Stay angry, people!
Don’t be seduced by that free day of travel the MBTA board will give you on April 24, or the discounts you’ll get in May.
By then, the snow will finally have melted (probably) and the blossoms will have burst forth. Grass will be greening, birds will be singing, and, like the labors of childbirth, the transit agonies of our snowy February will have begun to fade. Fa-la-la!
Don’t let it happen.
The folks who oversee our basket case of a transit system want to make a gesture to recognize the horrors that kept legions of furious workers from their jobs as the snow brought our commutes to a near-or-actual standstill. One could argue it’s madness to take a single dollar out of the system — let alone the $5 million the free and discounted travel will cost — when the T faces a repair backlog worth north of $6.7 billion.
We shouldn’t let that costly gift mollify us. Because our only hope for truly fixing our transit system — which we’ve whiffed on for decades — is for commuters to stay as angry as they are right now.
We finally are united in our misery. The snowy meltdown affected everybody — not just the poor benighted souls who ride the Red Line daily, but drivers as well, stuck on roads made impassable by weather and T refugees. We finally saw how vital transportation is to the region’s economy, how its failings affect us all, no matter where we live. Fixing transit is finally as urgent as it always should have been — at the top of the agenda on Beacon Hill, in corporations, around the water cooler.

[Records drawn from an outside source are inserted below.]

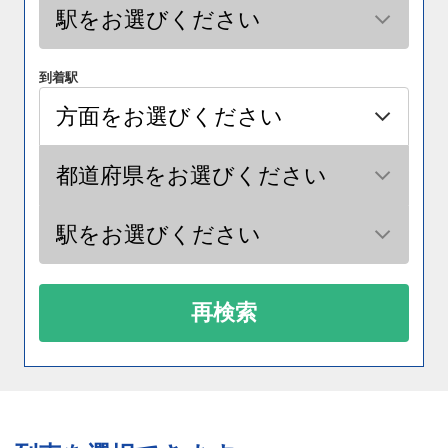
到着駅
再検索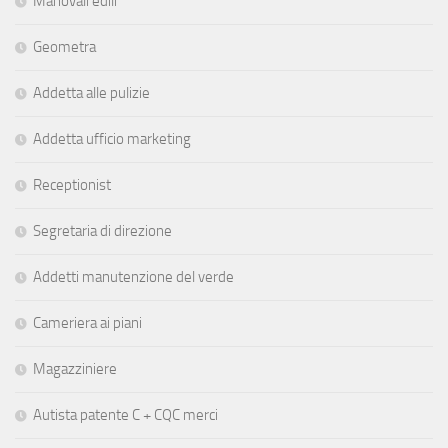
Manovali edili
Geometra
Addetta alle pulizie
Addetta ufficio marketing
Receptionist
Segretaria di direzione
Addetti manutenzione del verde
Cameriera ai piani
Magazziniere
Autista patente C + CQC merci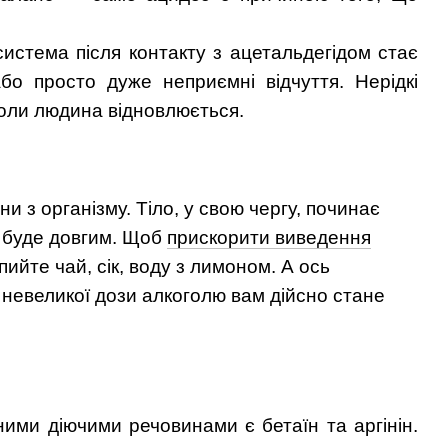
истема після контакту з ацетальдегідом стає
бо просто дуже неприємні відчуття. Нерідкі
коли людина відновлюється.
 з організму. Тіло, у свою чергу, починає
я буде довгим. Щоб
прискорити виведення
ийте чай, сік, воду з лимоном. А ось
невеликої дози алкоголю вам дійсно стане
ними діючими речовинами є бетаїн та аргінін.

“I have never seen this level of anger,” says Jeff Rosenblum, founder of the transit advocacy group Livable Streets Alliance. “I have never seen anything close.” He and others see hope in that passion, believing it will force real solutions to problems at which we’ve been pathetically chipping away for years.
But all will be ruined if we allow ourselves to be placated by a free ride and a little sunshine. To guard against that terrifying possibility, and focus our righteous rage, let’s remind ourselves of some of the people who got us into this mess.
First, let’s serve one up on the MBTA itself. Though it has been in a financial straitjacket for more than a decade and been the subject of major reforms, some things at the authority are still messed up — for example, its lame system for tracking maintenance needs, and the fact that workers still enjoy ludicrously expensive retirement benefits.
But that only goes so far. As Kristina Egan, Transportation for Massachusetts director, puts it: “Yes, rearrange deck chairs on the Titanic, make them as strong and efficient as possible. But you’re still on the Titanic.”
So save some anger for the legislators who, over the years, have been allergic to adequately funding transportation. They’ve also done a lousy job of understanding our transportation issues and explaining them to constituents.
And let’s let various governors have it, for kicking the funding can down the road and generally ignoring the size of the problems even as they signed off on expansions. Like so many before him, newbie Charlie Baker decided the transportation system’s problems were ones of management and not money — as if his predecessors hadn’t been using that line of reasoning, to no avail, for ages. He’s also the guy who shut the door on raising new revenues and threw former GM Beverly Scott under barely functioning buses. Thanks, Gov!
Finally, let’s be mad at ourselves. We have failed to demand that our leaders build transit worthy of this century, not to mention the next. We’re also the ones who unlinked the gas tax from inflation, depriving a broken system of a billion dollars over the next 10 years.
Squirrel away these tough nuts. Dig them up when the days are long and warm. Free fare day or no, feel your ire rise anew.
Maybe then, we’ll get transit that works. Without our will, there’s no way.